To ride dressage is to dance with your horse, equal partners in the delicate and sometimes difficult work of creating harmony and beauty.

Tuesday, August 28, 2012

Call it a graduation "party"!

Yesterday was a banner day – my first ride on Cohort since he started showing his alter ego (Mr. Balky Butt) that he didn't need "remedial lunging"! He was still thinking about balking, but resolved the issue in his own mind every time and even moved out and relaxed a bit periodically. I was very proud of him, and told him so.

Perfect timing, then, that Cohort's owner and I had planned a casual "trail" ride out and about on our hill this morning. As expected, Horton was much happier out of the arena, and we had a lovely walkabout and visit, me on Horton and Sylvia on Breezy, Brian's pony.
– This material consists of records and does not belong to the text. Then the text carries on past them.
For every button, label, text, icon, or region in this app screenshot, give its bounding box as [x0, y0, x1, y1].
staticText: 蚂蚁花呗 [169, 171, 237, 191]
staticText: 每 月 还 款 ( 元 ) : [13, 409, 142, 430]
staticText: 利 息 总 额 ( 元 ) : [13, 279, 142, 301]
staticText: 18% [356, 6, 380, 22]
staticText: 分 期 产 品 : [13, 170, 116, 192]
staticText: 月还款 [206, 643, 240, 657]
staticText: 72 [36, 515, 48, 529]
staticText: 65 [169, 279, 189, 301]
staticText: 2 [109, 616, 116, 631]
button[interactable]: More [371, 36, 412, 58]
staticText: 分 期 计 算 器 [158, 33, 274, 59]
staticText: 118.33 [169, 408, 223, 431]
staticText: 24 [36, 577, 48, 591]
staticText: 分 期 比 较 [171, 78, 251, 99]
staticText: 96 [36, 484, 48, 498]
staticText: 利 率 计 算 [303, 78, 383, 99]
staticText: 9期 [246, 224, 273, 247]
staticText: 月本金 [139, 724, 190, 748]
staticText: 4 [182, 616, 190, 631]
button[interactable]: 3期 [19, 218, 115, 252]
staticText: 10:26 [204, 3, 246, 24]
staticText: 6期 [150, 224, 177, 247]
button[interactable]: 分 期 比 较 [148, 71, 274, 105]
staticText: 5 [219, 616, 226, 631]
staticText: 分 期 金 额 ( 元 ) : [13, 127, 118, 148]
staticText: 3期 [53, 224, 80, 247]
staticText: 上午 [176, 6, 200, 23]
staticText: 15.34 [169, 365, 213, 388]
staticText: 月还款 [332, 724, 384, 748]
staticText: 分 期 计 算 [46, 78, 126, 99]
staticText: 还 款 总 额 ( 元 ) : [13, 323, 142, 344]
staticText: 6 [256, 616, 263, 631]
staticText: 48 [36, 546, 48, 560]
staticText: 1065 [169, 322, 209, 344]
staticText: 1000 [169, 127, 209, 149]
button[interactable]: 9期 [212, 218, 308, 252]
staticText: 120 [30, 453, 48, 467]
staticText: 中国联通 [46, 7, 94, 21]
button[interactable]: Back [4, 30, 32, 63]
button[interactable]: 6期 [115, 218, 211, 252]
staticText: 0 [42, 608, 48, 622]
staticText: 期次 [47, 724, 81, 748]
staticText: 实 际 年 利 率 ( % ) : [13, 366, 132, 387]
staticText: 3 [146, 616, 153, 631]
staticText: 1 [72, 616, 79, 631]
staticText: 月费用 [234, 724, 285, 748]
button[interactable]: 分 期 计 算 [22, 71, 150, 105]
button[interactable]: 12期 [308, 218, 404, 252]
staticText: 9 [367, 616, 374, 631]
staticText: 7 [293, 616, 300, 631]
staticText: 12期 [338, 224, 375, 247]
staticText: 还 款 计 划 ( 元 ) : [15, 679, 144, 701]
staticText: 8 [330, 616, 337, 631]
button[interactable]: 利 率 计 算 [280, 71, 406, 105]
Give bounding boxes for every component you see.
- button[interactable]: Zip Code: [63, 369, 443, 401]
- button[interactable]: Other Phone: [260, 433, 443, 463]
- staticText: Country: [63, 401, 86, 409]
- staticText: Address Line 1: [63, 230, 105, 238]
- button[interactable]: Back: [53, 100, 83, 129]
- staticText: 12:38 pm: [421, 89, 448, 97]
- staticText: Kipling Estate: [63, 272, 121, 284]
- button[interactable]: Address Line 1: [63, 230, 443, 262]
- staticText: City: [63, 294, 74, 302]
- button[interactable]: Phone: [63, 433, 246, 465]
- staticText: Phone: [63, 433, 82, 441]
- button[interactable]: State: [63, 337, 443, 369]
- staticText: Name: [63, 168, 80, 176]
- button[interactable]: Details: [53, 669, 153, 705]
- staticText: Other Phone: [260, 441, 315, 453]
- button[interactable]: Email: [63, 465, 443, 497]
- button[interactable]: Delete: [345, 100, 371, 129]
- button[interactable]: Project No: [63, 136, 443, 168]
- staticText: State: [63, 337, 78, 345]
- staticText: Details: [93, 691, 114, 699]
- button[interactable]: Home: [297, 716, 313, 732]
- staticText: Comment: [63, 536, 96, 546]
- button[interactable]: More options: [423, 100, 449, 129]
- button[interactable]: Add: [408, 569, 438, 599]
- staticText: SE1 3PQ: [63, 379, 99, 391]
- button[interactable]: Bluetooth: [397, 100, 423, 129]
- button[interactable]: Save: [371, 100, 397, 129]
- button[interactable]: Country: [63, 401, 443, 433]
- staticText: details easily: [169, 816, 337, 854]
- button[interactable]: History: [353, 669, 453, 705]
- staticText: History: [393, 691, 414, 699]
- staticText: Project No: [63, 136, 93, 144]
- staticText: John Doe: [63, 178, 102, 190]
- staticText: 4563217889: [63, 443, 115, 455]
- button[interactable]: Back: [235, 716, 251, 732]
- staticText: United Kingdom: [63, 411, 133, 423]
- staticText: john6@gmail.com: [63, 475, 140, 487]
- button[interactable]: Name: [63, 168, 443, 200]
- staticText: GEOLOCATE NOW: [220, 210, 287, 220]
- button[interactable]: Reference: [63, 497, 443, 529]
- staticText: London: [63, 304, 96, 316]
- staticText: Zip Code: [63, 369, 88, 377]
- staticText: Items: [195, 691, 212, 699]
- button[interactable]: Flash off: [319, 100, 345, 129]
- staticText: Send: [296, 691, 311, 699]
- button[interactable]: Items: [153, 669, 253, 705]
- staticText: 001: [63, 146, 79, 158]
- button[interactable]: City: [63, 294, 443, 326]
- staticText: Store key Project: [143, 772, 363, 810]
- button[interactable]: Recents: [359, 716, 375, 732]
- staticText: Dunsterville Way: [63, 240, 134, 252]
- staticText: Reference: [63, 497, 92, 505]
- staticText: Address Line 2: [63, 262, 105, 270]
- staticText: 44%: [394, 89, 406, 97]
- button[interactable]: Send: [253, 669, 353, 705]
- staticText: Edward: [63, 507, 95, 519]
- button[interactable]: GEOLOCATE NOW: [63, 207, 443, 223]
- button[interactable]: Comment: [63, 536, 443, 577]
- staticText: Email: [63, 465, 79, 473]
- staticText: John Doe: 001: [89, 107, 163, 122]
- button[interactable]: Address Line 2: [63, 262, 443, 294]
Now that he's seen Pare e´, I have a feeling Horton and I are not gonna stay down on the farm as much. Over the years I've done a lot of my schooling in the nearby fields and cherry orchards, and now that we've been out with an escort, I'm comfortable doing that with Cohort on my own. The varied terrain is great for conditioning and I think it will be better for his brain.

Thursday, August 23, 2012

Still turning . . .

Today Cohort didn't get any warm-up lunging; I just got on. I'd set up three little ground poles to walk over (gotta work on spacing) which were a non-issue but helped mix things up a bit, then I asked for a trot. He really didn't want to; he wanted to balkoh, how he wanted to balk! As a result, the trot was sticky and ugly, as was his attitude. He never really slammed on the brakes, but the stickiness increased enough to be all but, so off came the rider and on went the lunge line and around (andaroundandaroundandaround) went Mr. Balky Butt.

When I got back on, Cohort's attitude was still less than cheery, but to his credit he kept moving. We trotted circles and long lines and shoulder-fore and leg yield; big figure eights and small half-eights to change direction. I kept him trotting longer than usual just to see if he would say "enough" or keep going, and he kept going. After cooling him out at the walk I asked for the trot again, just to test him. Two full figure eights – again, not totally willing, but not terrible – and back to the walk on a long rein to finish cooling out. Yay!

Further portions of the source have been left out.